**TRY IT**
Please restate the material below word for word, from the first line through the one that contains "Настройки (54, 351)", inclusive.
[RECORDED INFORMATION]
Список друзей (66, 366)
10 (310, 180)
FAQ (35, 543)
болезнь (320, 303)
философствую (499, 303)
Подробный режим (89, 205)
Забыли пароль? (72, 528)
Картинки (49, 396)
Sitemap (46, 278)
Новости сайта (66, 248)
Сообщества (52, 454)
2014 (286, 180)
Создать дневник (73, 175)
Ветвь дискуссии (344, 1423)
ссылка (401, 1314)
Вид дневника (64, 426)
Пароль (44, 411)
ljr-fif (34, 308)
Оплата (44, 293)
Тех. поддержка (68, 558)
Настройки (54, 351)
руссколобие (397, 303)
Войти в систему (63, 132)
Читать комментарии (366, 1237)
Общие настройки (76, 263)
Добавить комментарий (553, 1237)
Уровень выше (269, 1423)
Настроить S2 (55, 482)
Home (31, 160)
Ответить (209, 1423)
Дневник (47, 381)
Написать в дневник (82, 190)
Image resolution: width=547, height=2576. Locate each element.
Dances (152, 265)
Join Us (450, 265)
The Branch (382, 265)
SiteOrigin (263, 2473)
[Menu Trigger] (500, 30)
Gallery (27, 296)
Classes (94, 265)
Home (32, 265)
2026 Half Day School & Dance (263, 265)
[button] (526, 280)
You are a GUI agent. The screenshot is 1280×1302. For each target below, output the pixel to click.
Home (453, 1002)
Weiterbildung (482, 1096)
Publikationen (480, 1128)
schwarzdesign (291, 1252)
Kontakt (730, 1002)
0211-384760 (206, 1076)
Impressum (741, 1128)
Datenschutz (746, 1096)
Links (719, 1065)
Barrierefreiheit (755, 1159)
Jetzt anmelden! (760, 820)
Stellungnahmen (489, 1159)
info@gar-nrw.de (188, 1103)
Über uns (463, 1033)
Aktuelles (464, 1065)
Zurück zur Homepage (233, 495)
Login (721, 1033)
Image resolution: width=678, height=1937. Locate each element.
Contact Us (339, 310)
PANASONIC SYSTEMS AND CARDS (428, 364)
[/RECORDED INFORMATION]
**ANSWER AREA**
Список друзей (66, 366)
10 (310, 180)
FAQ (35, 543)
болезнь (320, 303)
философствую (499, 303)
Подробный режим (89, 205)
Забыли пароль? (72, 528)
Картинки (49, 396)
Sitemap (46, 278)
Новости сайта (66, 248)
Сообщества (52, 454)
2014 (286, 180)
Создать дневник (73, 175)
Ветвь дискуссии (344, 1423)
ссылка (401, 1314)
Вид дневника (64, 426)
Пароль (44, 411)
ljr-fif (34, 308)
Оплата (44, 293)
Тех. поддержка (68, 558)
Настройки (54, 351)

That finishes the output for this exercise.